The following is a set of guidelines to Manifolds.jl.

## I just have a question

The developers can most easily be reached in the Julia Slack channel #manifolds. You can apply for the Julia Slack workspace here if you haven't joined yet. You can also ask your question on discourse.julialang.org.

## How can I file an issue?

If you found a bug or want to propose a feature, we track our issues within the GitHub repository.

## How can I contribute?

### Add a missing method

Not all methods from our interface ManifoldsBase.jl have been implemented for every manifold. If you notice a method missing and can contribute an implementation, please do so! Even providing a single new method is a good contribution.

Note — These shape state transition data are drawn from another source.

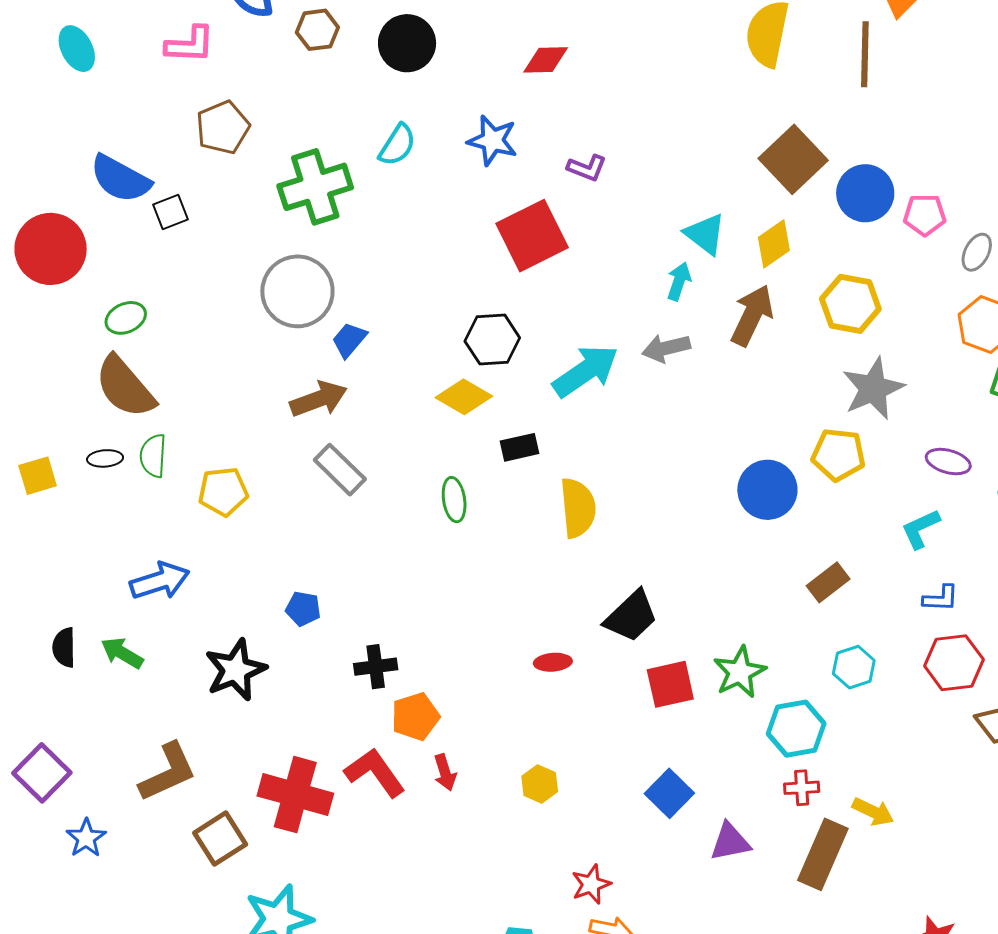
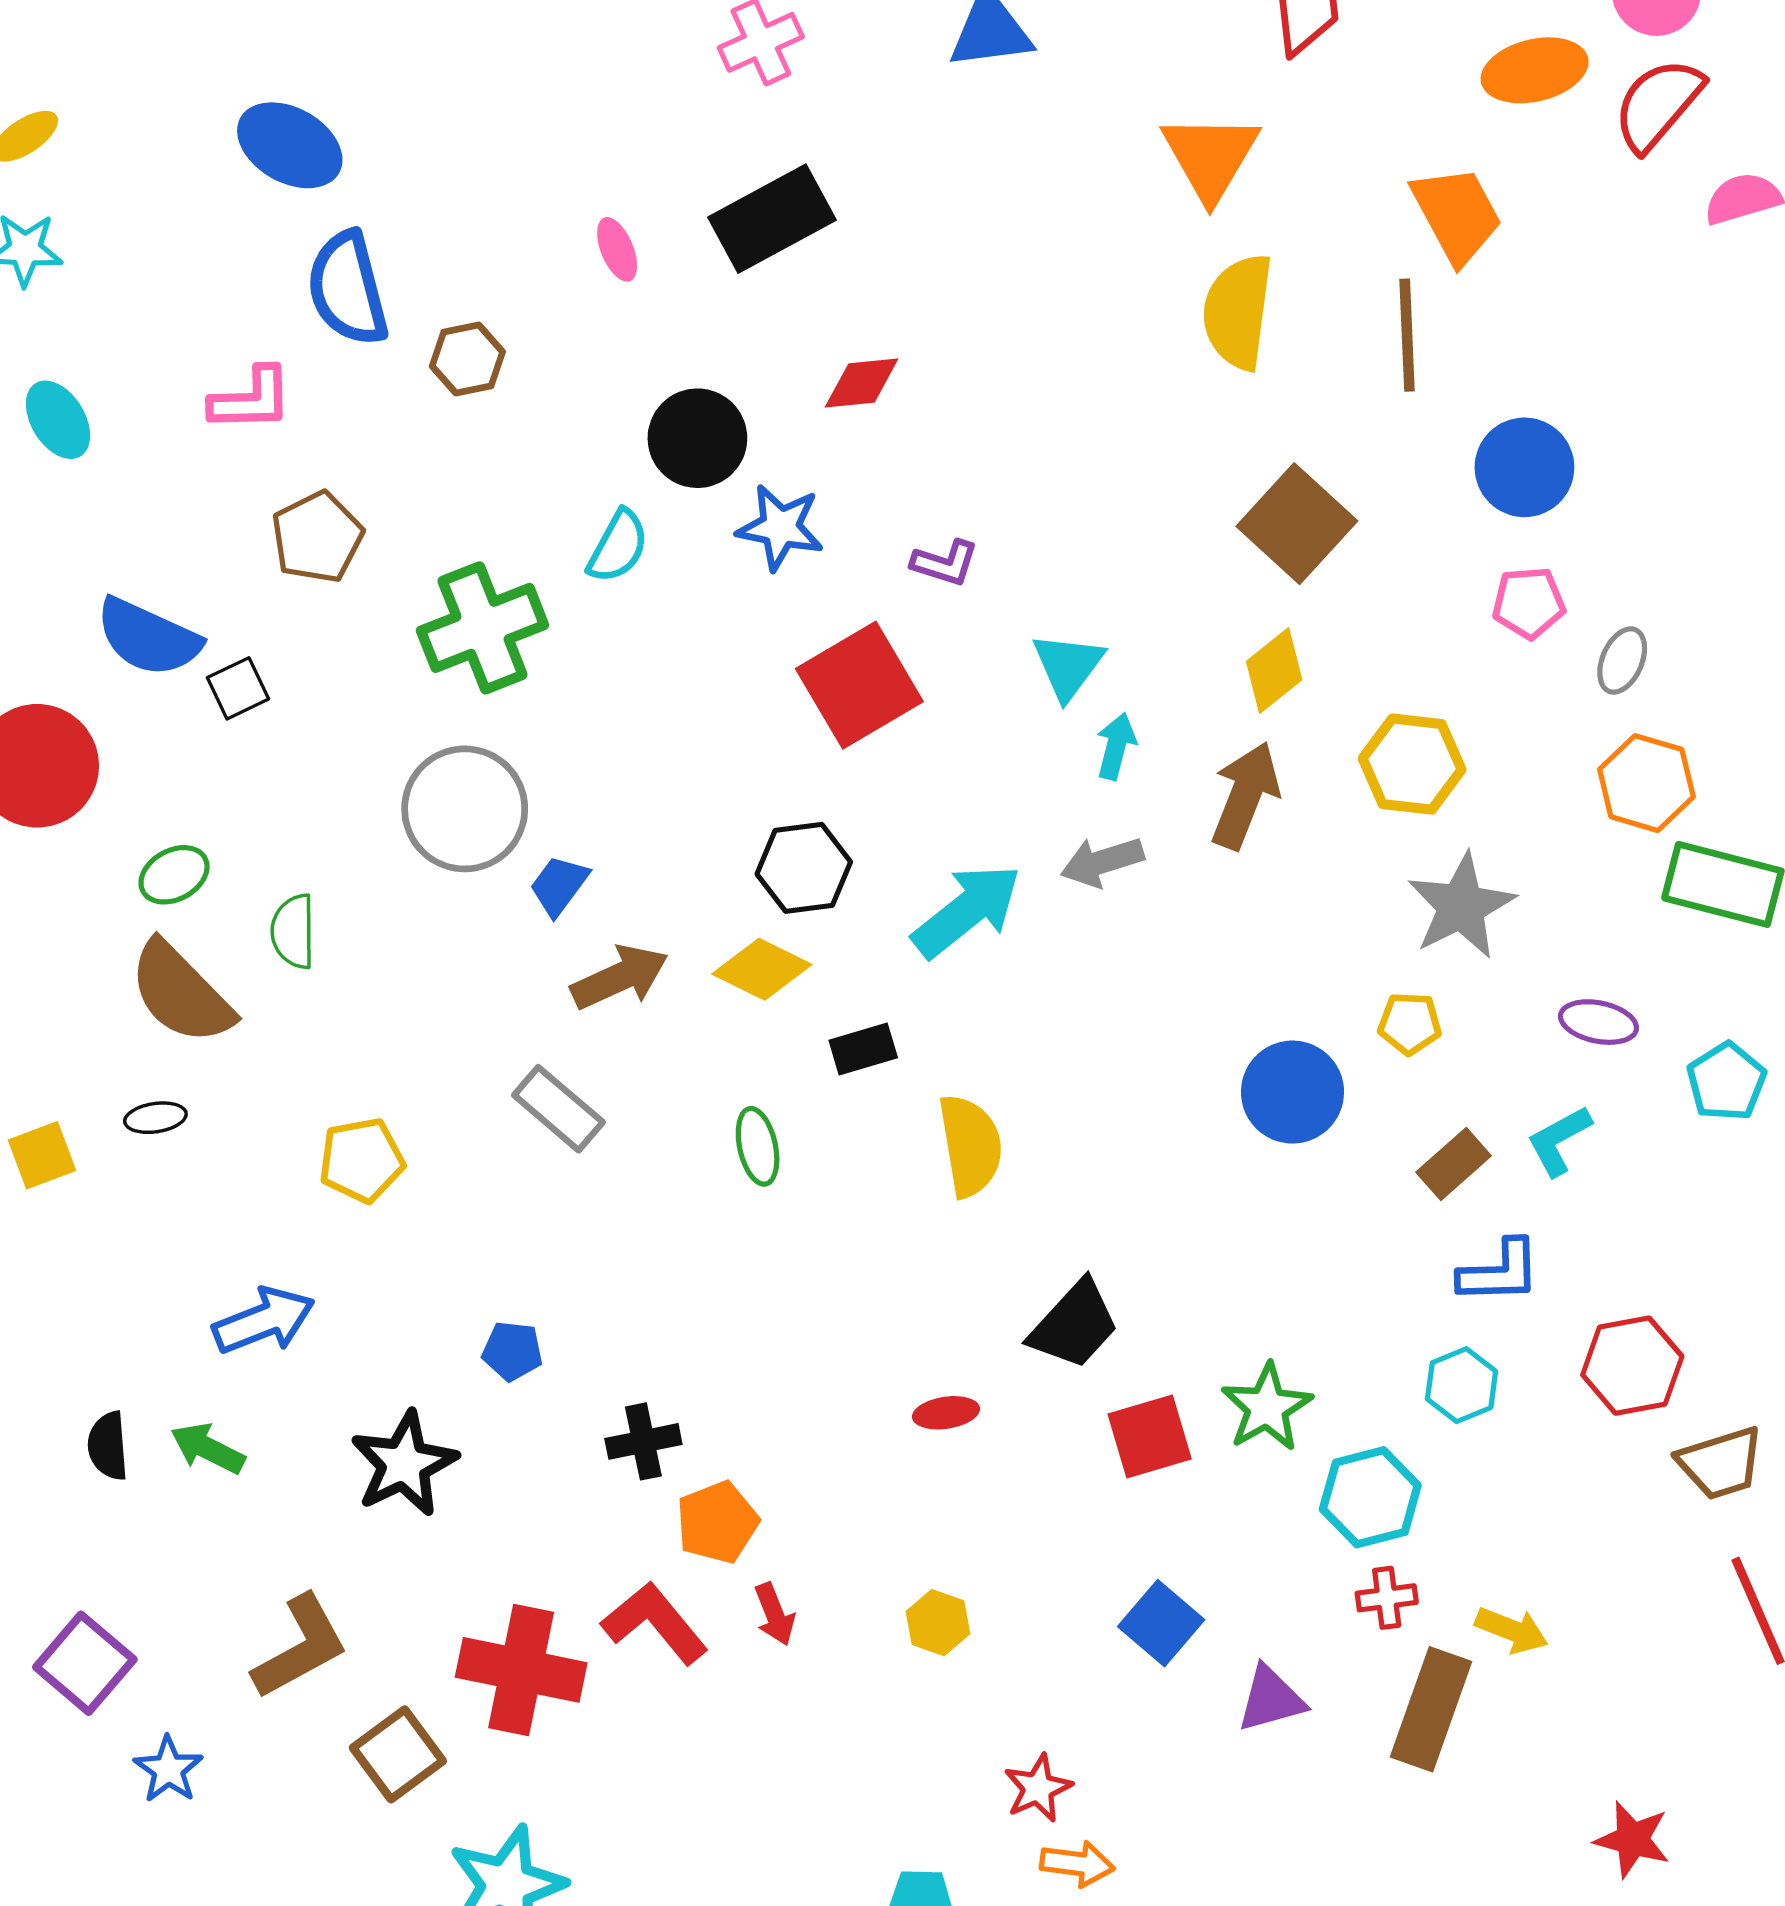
black circle: (407, 43) -> (697, 438), moved
blue circle: (865, 193) -> (1524, 467), moved
cyan triangle: (705, 234) -> (1068, 666), moved, turned 33
brown arrow: (319, 399) -> (620, 977), moved
yellow pentagon: (838, 455) -> (1410, 1023), size x0.7
green semicircle: (153, 456) -> (293, 931), moved
brown rectangle: (828, 582) -> (1454, 1164), moved
blue L-shape: (941, 598) -> (1500, 1272), moved, size x1.4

### Provide a new manifold

A main contribution you can provide is another manifold that is not yet included in the package. A manifold is a concrete type of AbstractManifold from ManifoldsBase.jl. This package also provides the main set of functions a manifold can/should implement. Don't worry if you can only implement some of the functions. If the application you have in mind only requires a subset of these functions, implement those. The ManifoldsBase.jl interface provides concrete error messages for the remaining unimplemented functions.

One important detail is that the interface usually provides an in-place as well as a non-mutating variant See for example exp! and exp. The non-mutating one (e.g. exp) always falls back to use the in-place one, so in most cases it should suffice to implement the in-place one (e.g. exp!).

Note that since the first argument is always the AbstractManifold, the mutated argument is always the second one in the signature. In the example we have exp(M, p, X, t) for the exponential map and exp!(M, q, p, X, t) for the in-place one, which stores the result in q.

On the other hand, the user will most likely look for the documentation of the non-mutating version, so we recommend adding the docstring for the non-mutating one, where all different signatures should be collected in one string when reasonable. This can best be achieved by adding a docstring to the method with a general signature with the first argument being your manifold:

struct MyManifold <: AbstractManifold end

@doc raw"""
exp(M::MyManifold, p, X)

Describe the function.
"""
exp(::MyManifold, ::Any...)

### Code style

We try to follow the documentation guidelines from the Julia documentation as well as Blue Style. We run JuliaFormatter.jl on the repo in the way set in the .JuliaFormatter.toml file, which enforces a number of conventions consistent with the Blue Style.

We also follow a few internal conventions:

• It is preferred that the AbstractManifold's struct contain a reference to the general theory.
• Any implemented function should be accompanied by its mathematical formulae if a closed form exists.
• Within the source code of one manifold, the type of the manifold should be the first element of the file, and an alphabetical order of the functions is preferable.
• The above implies that the in-place variant of a function follows the non-mutating variant.
• There should be no dangling = signs.
• Always add a newline between things of different types (struct/method/const).
• Always add a newline between methods for different functions (including in-place/nonmutating variants).
• Prefer to have no newline between methods for the same function; when reasonable, merge the docstrings.
• All import/using/include should be in the main module file.